Hulk Hogan erzählt, wie er seine Suchtprobleme in den Griff bekam

Hulk Hogan
Hulk Hogan ist die Kultfigur im Wrestling – und inzwischen 70 Jahre altFoto: picture alliance / ZUMAPRESS.com | Monica Herndon

Auch mit inzwischen 70 Jahren ist Hulk Hogan weiter top in Form. Mehr noch: Die Kultfigur mit Kopftuch und weiß-blondem Walross-Bart hat sich noch einmal neu entdeckt und den jahrelangen Kampf gegen Alkohol und Medikamente gewonnen. Endlich möchte man meinen! Wie er das geschafft hat, verriet er jetzt einem US-Magazin.

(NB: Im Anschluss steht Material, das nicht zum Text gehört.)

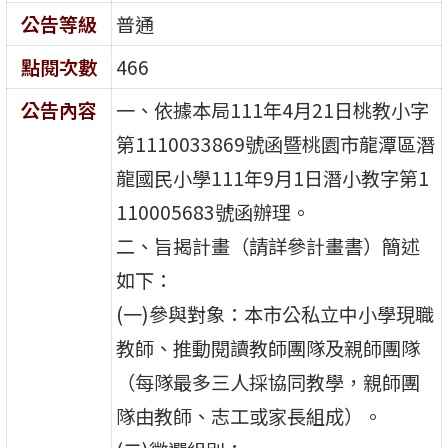
公告等級
普通
點閱次數
466
公告內容
一、依據本局111年4月21日桃教小字
第1110033869號函暨桃園市龍潭區潛
龍國民小學111年9月1日潛小教字第1
110005683號函辦理。
二、旨揭計畫（請詳參計畫書）簡述
如下：
(一)參與對象：本市公私立中小學現職
教師、推動閱讀教師團隊及親師團隊
（每隊最多三人採協同教學，親師團
隊由教師、志工或家長組成）。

Wie kein anderer machte Hulk Hogan, der eigentlich mit bürgerlichem Namen Terrence Gene Bollea heißt, seine Sportart Wrestling ab den 80er-Jahren auf der ganzen Welt populär. Der wohl größte Wrestler aller Zeiten baute den führenden Wrestling-Verband WWE („World Wrestling Entertainment“) fast im Alleingang zu einer globalen und erfolgreichen Marke auf. Die Kultfigur mit dem Kopftuch, dem weiß-blonden Walross-Bart, den aufgepumpten Muskelbergen und der nicht mehr ganz natürlichen Bräune verdiente Hunderte Millionen US-Dollar. Aber: Der Erfolg hatte auch Schattenseiten. Die zahllosen Shows und Matches während der Karriere forderten durch die Schläge und Zusammenstöße ihren körperlichen Tribut. Folge: unzählige Operationen nach seinem Karriereende 2012 und damit die Sucht nach Medikamenten, Tabletten und Alkohol. Eine gefährliche Spirale, aus der es ohne Hilfe oft kein Entkommen gibt. Doch Hulk Hogan hat es offenbar geschafft – und dem Alkohol abgeschworen.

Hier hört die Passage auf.